[[ Input data open ]]

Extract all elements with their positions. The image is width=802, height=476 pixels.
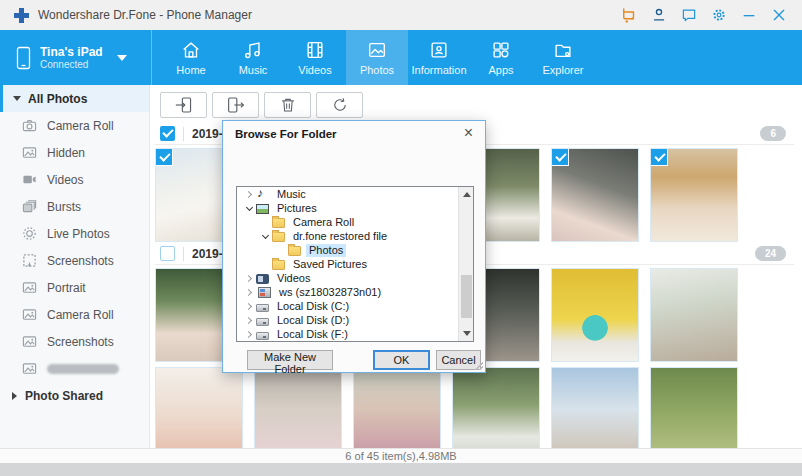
refresh-button[interactable] — [316, 92, 363, 118]
cart-icon[interactable] — [614, 0, 644, 30]
sidebar-item-photo-shared[interactable]: Photo Shared — [0, 382, 149, 409]
make-new-folder-button[interactable]: Make New Folder — [247, 350, 333, 370]
tab-photos-active[interactable]: Photos — [346, 30, 408, 85]
photo-thumbnail[interactable] — [551, 148, 639, 242]
sidebar-item-redacted[interactable] — [0, 355, 149, 382]
tree-item-local-disk-c[interactable]: Local Disk (C:) — [237, 299, 473, 313]
photo-thumbnail[interactable] — [452, 367, 540, 448]
tree-item-label[interactable]: Music — [274, 188, 309, 201]
chevron-icon[interactable] — [243, 276, 256, 281]
photo-thumbnail[interactable] — [254, 367, 342, 448]
chevron-icon[interactable] — [243, 290, 256, 295]
tree-item-label[interactable]: dr.fone restored file — [290, 230, 390, 243]
chevron-icon[interactable] — [243, 192, 256, 197]
sidebar-item-label: Camera Roll — [47, 119, 114, 133]
sidebar-item-camera-roll[interactable]: Camera Roll — [0, 112, 149, 139]
photo-checkbox[interactable] — [552, 149, 569, 166]
tree-item-camera-roll[interactable]: Camera Roll — [237, 215, 473, 229]
settings-gear-icon[interactable] — [704, 0, 734, 30]
close-button[interactable] — [764, 0, 794, 30]
sidebar-item-portrait[interactable]: Portrait — [0, 274, 149, 301]
scroll-up-arrow-icon[interactable] — [459, 187, 474, 202]
chevron-icon[interactable] — [243, 205, 256, 212]
tree-item-drfone-restored-file[interactable]: dr.fone restored file — [237, 229, 473, 243]
tree-item-label[interactable]: Saved Pictures — [290, 258, 370, 271]
tree-item-label[interactable]: ws (sz18032873n01) — [276, 286, 384, 299]
sidebar-item-screenshots-2[interactable]: Screenshots — [0, 328, 149, 355]
computer-icon — [258, 287, 271, 298]
photos-icon — [366, 39, 388, 61]
photo-thumbnail[interactable] — [650, 367, 738, 448]
sidebar-item-bursts[interactable]: Bursts — [0, 193, 149, 220]
redacted-label — [47, 364, 119, 374]
chevron-icon[interactable] — [243, 332, 256, 337]
account-icon[interactable] — [644, 0, 674, 30]
tree-item-label[interactable]: Camera Roll — [290, 216, 357, 229]
group-checkbox[interactable] — [160, 126, 175, 141]
tree-item-saved-pictures[interactable]: Saved Pictures — [237, 257, 473, 271]
film-icon — [304, 39, 326, 61]
tree-item-label[interactable]: Local Disk (C:) — [274, 300, 352, 313]
photo-checkbox[interactable] — [651, 149, 668, 166]
ok-button[interactable]: OK — [373, 350, 430, 370]
sidebar-item-all-photos[interactable]: All Photos — [0, 85, 149, 112]
sidebar-item-videos[interactable]: Videos — [0, 166, 149, 193]
tree-item-videos[interactable]: Videos — [237, 271, 473, 285]
tab-videos[interactable]: Videos — [284, 30, 346, 85]
scroll-down-arrow-icon[interactable] — [459, 326, 474, 341]
device-name: Tina's iPad — [40, 45, 103, 59]
tree-item-local-disk-d[interactable]: Local Disk (D:) — [237, 313, 473, 327]
tree-item-pictures[interactable]: Pictures — [237, 201, 473, 215]
tree-item-label[interactable]: Pictures — [274, 202, 320, 215]
video-icon — [256, 274, 269, 284]
tree-item-label[interactable]: Videos — [274, 272, 313, 285]
tab-explorer[interactable]: Explorer — [532, 30, 594, 85]
tree-item-label[interactable]: Local Disk (D:) — [274, 314, 352, 327]
tab-information[interactable]: Information — [408, 30, 470, 85]
chevron-icon[interactable] — [243, 318, 256, 323]
device-selector[interactable]: Tina's iPad Connected — [0, 30, 152, 85]
group-count-badge: 6 — [760, 126, 786, 141]
photo-thumbnail[interactable] — [650, 148, 738, 242]
image-icon — [22, 361, 37, 376]
minimize-button[interactable] — [734, 0, 764, 30]
sidebar-item-screenshots[interactable]: Screenshots — [0, 247, 149, 274]
chevron-icon[interactable] — [259, 233, 272, 240]
export-button[interactable] — [212, 92, 259, 118]
dialog-close-button[interactable]: × — [461, 124, 476, 142]
video-icon — [22, 172, 37, 187]
folder-icon — [272, 232, 285, 242]
photo-thumbnail[interactable] — [155, 367, 243, 448]
delete-button[interactable] — [264, 92, 311, 118]
photo-thumbnail[interactable] — [551, 268, 639, 362]
scrollbar-thumb[interactable] — [461, 275, 472, 318]
sidebar-item-camera-roll-2[interactable]: Camera Roll — [0, 301, 149, 328]
photo-thumbnail[interactable] — [650, 268, 738, 362]
tree-item-music[interactable]: Music — [237, 187, 473, 201]
photo-checkbox[interactable] — [156, 149, 173, 166]
chevron-icon[interactable] — [243, 304, 256, 309]
import-button[interactable] — [160, 92, 207, 118]
tree-item-photos-selected[interactable]: Photos — [237, 243, 473, 257]
photo-thumbnail[interactable] — [551, 367, 639, 448]
sidebar-item-hidden[interactable]: Hidden — [0, 139, 149, 166]
divider — [183, 247, 184, 261]
tree-item-label[interactable]: Photos — [306, 244, 346, 257]
tree-item-ws-computer[interactable]: ws (sz18032873n01) — [237, 285, 473, 299]
tab-home[interactable]: Home — [160, 30, 222, 85]
feedback-icon[interactable] — [674, 0, 704, 30]
photo-thumbnail[interactable] — [353, 367, 441, 448]
pictures-icon — [256, 204, 269, 214]
tree-scrollbar[interactable] — [458, 187, 473, 341]
sidebar-item-label: Live Photos — [47, 227, 110, 241]
dialog-resize-grip[interactable] — [475, 362, 483, 370]
tree-item-label[interactable]: Local Disk (F:) — [274, 328, 351, 341]
tab-apps[interactable]: Apps — [470, 30, 532, 85]
sidebar-item-label: Photo Shared — [25, 389, 103, 403]
tree-item-local-disk-f[interactable]: Local Disk (F:) — [237, 327, 473, 341]
tab-music[interactable]: Music — [222, 30, 284, 85]
sidebar-item-label: Portrait — [47, 281, 86, 295]
sidebar-item-live-photos[interactable]: Live Photos — [0, 220, 149, 247]
triangle-down-icon — [13, 96, 21, 101]
group-checkbox[interactable] — [160, 246, 175, 261]
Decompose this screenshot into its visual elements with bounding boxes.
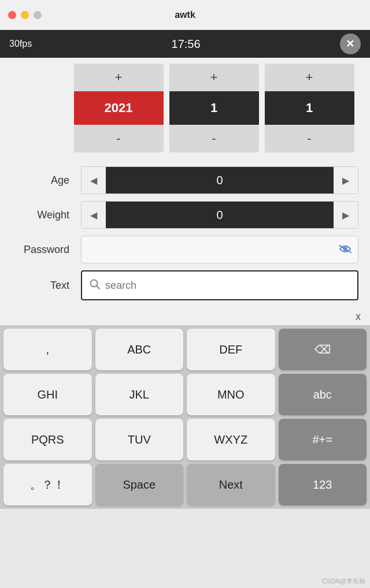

[[ Input data closed ]]

Track down every line in the entries that includes the string "device", and copy it.

- Response to the task:
device-name: Tina's iPad — [40, 45, 103, 59]
device-selector[interactable]: Tina's iPad Connected — [0, 30, 152, 85]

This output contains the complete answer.